Share Prices & Company Research


09 October 2023

Market Round-Up

The Nasdaq stock market is proving to be an attractive option for Japanese start-ups as they are lured in by higher valuations and greater funding opportunities compared to the country’s domestic market. Historically, only a dusting of Japanese firms populated the Nasdaq exchange, mostly Japanese conglomerates with a dual listing in Japan and the US. However, this has since changed, as the second largest stock exchange has seen a record number of Japanese start-ups go public, with seven set to list in a few months’ time and a further 10 to 20 planning to follow suit next year. 

Sluggish economic growth, an ageing population and the risk-adverse nature of Japanese investors are seen as the main factors pushing start-ups out of Japan. In contrast, American institutional investors are perceived to have greater risk appetite, being much more eager to invest capital in new and unproven firms. Therefore, this could be said to be boosting the appeal of listing in the US, where higher valuations can be obtained. Furthermore, Japanese start-ups can expect to capitalise on the sharp drop in Chinese IPO (Initial Public Offering) activity on the Nasdaq, hoping that investor attention will turn towards them instead. 

The performance of these listings will signal whether US stock exchanges could become the new home for many aspiring Japanese enterprises, or if this is simply a short-lived trend.

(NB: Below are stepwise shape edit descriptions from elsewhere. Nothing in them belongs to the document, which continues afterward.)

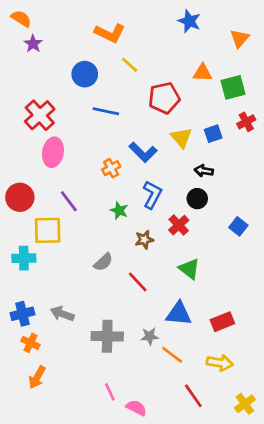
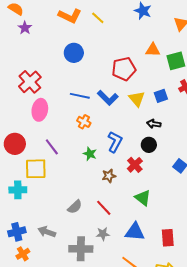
orange L-shape: (110, 33) -> (70, 16), moved
yellow line: (130, 65) -> (98, 18), moved
blue circle: (85, 74) -> (74, 53), moved
blue line: (106, 111) -> (80, 96), moved
blue L-shape: (143, 152) -> (108, 98), moved
orange cross: (111, 168) -> (84, 122), turned -32
gray semicircle: (103, 262) -> (75, 207), moved
red rectangle: (222, 322) -> (168, 238), turned -72
gray star: (150, 336) -> (103, 234), moved
orange cross: (30, 343) -> (23, 254), turned 32

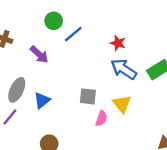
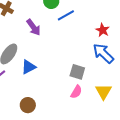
gray square: (88, 96) -> (77, 72), moved
yellow triangle: (122, 104) -> (103, 92), moved

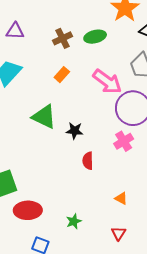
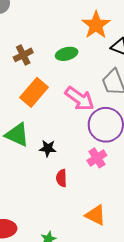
brown cross: (63, 38) -> (23, 55), moved
orange rectangle: (62, 75) -> (34, 92), size x1.8
orange triangle: (121, 198) -> (95, 215), size x1.6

Britain’s largest defence and aerospace company has recently been awarded a £3.95bn contract to commence the development of a new class of attack submarines for the US, UK and Australia as part of the Aukus Pact. The contract is expected to cover expenses until 2028, by which point BAE Systems is set to have completed the design for the SSN-Aukus submarines. The contract facilitates the possibility for BAE Systems to generate new revenue streams, as it will likely receive further funding to put the design in action, with projections estimating that construction on the nuclear submarines will begin towards the end of the 2020s. The first SSN-Aukus vessel is planned to be rolled out by the late 2030s. 

Fellow defence firms, Babcock and Rolls-Royce, are also set to benefit from this endeavour, with the latter supplying the submarines’ nuclear reactors and the former providing design input. The deal highlights the tailwinds that the defence sector has been experiencing, as a result of the rise in armament spending by governments who feel unsettled by growing geopolitical tensions. BAE Systems looks well poised to benefit from this trajectory, with its sophisticated and extensive range of arms and military gear attracting a diverse customer base, from the Czech Republic to Saudi Arabia. 

Please note that this communication is for information only and does not constitute a recommendation to buy or sell the shares of the investments mentioned. Investments and income arising from them can fall as well as rise in value. Past performance and forecasts are not reliable indicators of future results and performance.